A uno come Fassino poi, replica Paolo Cirino Pomicino, il quale dice che il parlamentare si dovrebbe vestire in giacca e cravatta perché “deve avere un atteggiamento e un abbigliamento consono alle istituzioni”. E dovrebbe poi andare in giro con l’auto blu, perché anche questo farebbe parte un po’ dell’apparire e dell’essere un membro delle istituzioni, come se il valore di queste si rispecchiasse nella giacca e la cravatta piuttosto che nella scarpa elegante e non in quella da tennis.
Fassino e Pomicino almeno hanno il merito, strano, di metterci la faccia, ma forse perché sono ormai in uno stato di incoscienza totale.
Però chi pensa davvero che questi pensieri non siano i problemi, allora non ha capito un tubo di quello che sta accadendo nel Paese.

Fassino sventola la busta paga per dire “basta con il populismo”. Ma attento, caro Fassino: tu nei decenni passati le tensioni le hai viste materializzarsi con una grammatica e con delle parole decisamente diverse da quelle che ti infastidiscono e che definisci “populismo”.
Perché in quegli anni la rabbia sociale, la rabbia contro chi rappresentava anche le istituzioni, la rabbia contro i padroni, si è palesata addirittura con una lotta armata, fuori dai cancelli e dentro il partito che lui frequentava: il Partito Comunista.
C’era chi diceva che “sono terroristi, erano compagni che sbagliavano”, salvo poi alla fine capire il senso idiota di quella frase.
Perché il senso idiota, o meglio l’idiozia di quella frase, stava nel tentare di costruire un elemento di congiunzione tra la predicazione folle, fanatica del terrorismo, con l’esigenza di una lotta di classe.

In quegli anni, tra l’altro, fuori dai cancelli, gli operai, strizzavano un po’ l’occhio a quei protagonisti di quella stagione.
Quindi stai attento oggi, caro Fassino, quando parli di queste cose. Lo dico perché siamo in una fase drammatica.
Siamo in una fase in cui qualcuno continua a sobillare per tentare di resistere nel suo status politico: questo vale anche per Conte.
Sta difendendo il reddito di cittadinanza non perché sia giusto in sé, ma perché gli ha permesso di resistere sulla scena politica.

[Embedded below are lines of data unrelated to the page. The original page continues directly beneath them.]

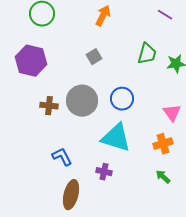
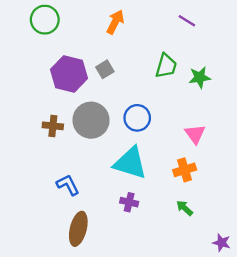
purple hexagon: (31, 61) -> (69, 74), moved
purple cross: (104, 172) -> (129, 202), moved

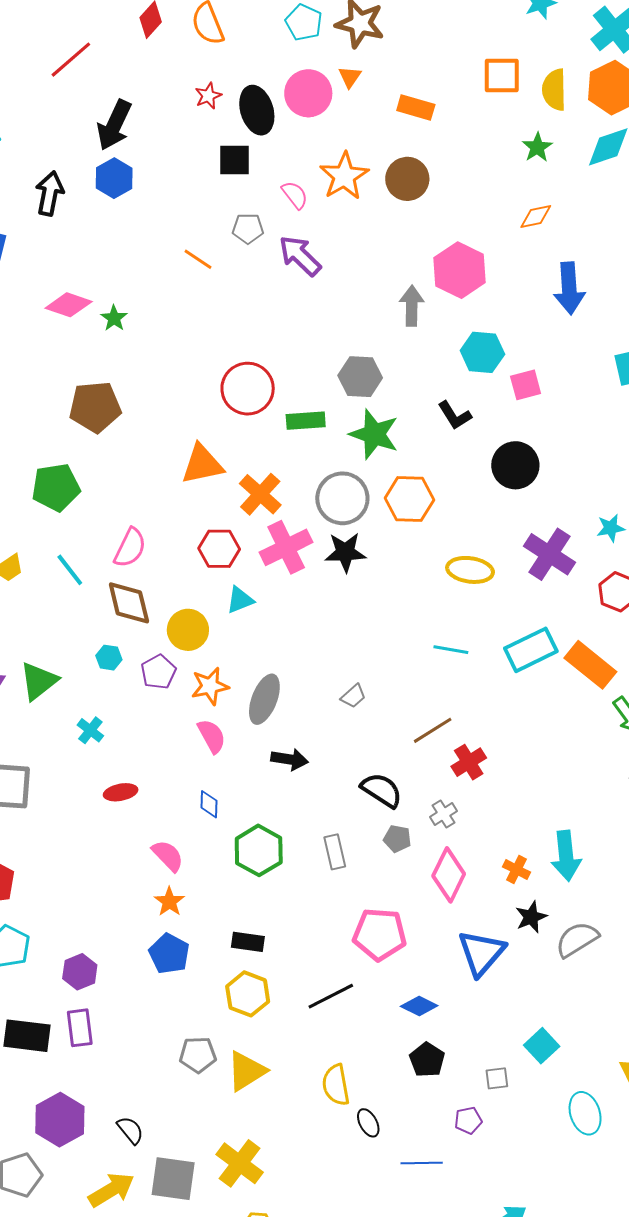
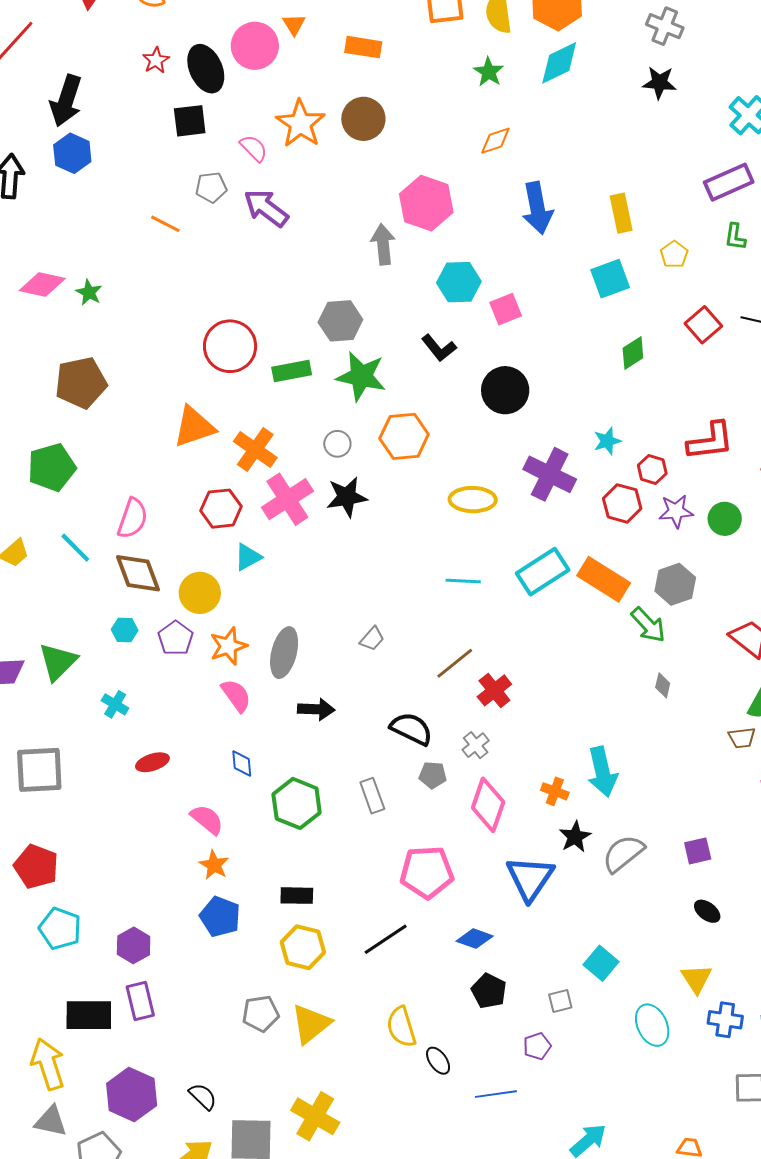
gray circle: (342, 498) -> (337, 444), size x0.5

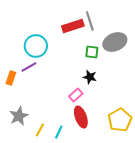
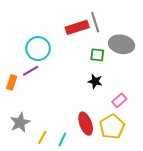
gray ellipse: (115, 42) -> (122, 44), turned 35
pink rectangle: (76, 95) -> (119, 100), moved
yellow pentagon: (120, 120) -> (112, 127), moved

Ma il reddito di cittadinanza era sbagliato, così come oggi. Era un reddito di cittadinanza che stava ripetendo gli errori della cassa integrazione pagata per decenni. Dallo Stato agli operai della Fiat, senza andare a guardare che quegli operai della Fiat ormai avevano un secondo lavoro, lavoravano in nero e quant’altro. Il reddito si era messo su un binario sbagliato, diseducativo e irresponsabile: era giusto cambiarlo. Lo diciamo ai Fassino, ai Conte: state attenti, perché questa è una fase delicata.